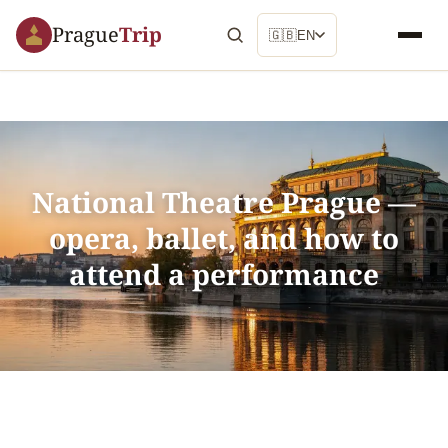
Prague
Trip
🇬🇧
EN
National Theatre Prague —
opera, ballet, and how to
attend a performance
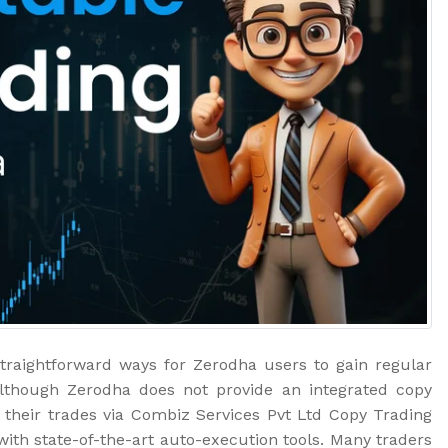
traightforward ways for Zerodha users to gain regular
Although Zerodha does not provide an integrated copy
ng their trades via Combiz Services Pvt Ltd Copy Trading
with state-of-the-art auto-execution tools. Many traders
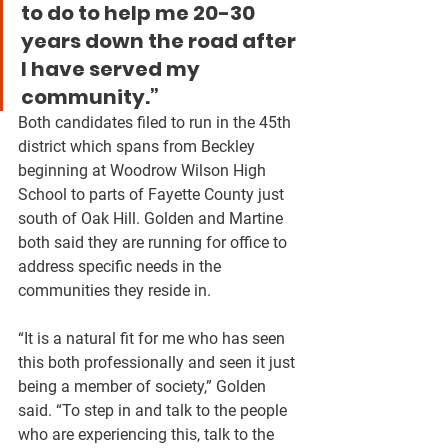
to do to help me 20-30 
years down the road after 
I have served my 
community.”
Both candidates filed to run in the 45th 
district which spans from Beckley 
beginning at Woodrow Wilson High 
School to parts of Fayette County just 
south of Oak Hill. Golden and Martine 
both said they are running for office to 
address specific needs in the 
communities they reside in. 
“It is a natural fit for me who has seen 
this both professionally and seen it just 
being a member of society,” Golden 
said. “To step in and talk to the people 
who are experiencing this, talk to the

==

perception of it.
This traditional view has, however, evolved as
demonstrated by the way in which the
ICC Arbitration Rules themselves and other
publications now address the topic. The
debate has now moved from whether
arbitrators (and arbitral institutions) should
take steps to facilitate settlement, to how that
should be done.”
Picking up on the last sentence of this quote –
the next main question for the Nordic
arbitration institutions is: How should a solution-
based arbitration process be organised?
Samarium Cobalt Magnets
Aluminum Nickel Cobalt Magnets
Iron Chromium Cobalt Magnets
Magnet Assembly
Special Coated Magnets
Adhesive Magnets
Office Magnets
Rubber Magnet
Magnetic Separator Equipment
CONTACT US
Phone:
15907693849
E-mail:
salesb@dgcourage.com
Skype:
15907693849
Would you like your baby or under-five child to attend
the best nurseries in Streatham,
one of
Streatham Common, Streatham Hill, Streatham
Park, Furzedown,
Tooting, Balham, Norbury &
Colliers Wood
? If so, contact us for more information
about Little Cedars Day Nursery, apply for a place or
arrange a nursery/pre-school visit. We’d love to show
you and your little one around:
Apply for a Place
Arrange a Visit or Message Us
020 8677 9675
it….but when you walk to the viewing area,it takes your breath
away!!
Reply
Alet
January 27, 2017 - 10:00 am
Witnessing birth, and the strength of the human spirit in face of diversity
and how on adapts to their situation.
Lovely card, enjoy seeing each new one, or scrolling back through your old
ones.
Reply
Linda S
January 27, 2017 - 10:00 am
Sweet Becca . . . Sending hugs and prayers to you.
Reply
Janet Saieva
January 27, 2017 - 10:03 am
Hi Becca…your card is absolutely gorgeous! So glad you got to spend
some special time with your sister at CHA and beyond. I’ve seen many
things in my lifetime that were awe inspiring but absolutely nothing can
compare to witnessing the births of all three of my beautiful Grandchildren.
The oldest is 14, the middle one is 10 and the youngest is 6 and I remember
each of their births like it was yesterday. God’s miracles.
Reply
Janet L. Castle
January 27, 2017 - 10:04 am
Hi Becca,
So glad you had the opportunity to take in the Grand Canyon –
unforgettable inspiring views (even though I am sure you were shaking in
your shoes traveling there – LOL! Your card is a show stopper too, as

* Instructions to follow *
For each line of the entries that includes "absolutely", show that line.

* Written solution *
Hi Becca…your card is absolutely gorgeous! So glad you got to spend
things in my lifetime that were awe inspiring but absolutely nothing can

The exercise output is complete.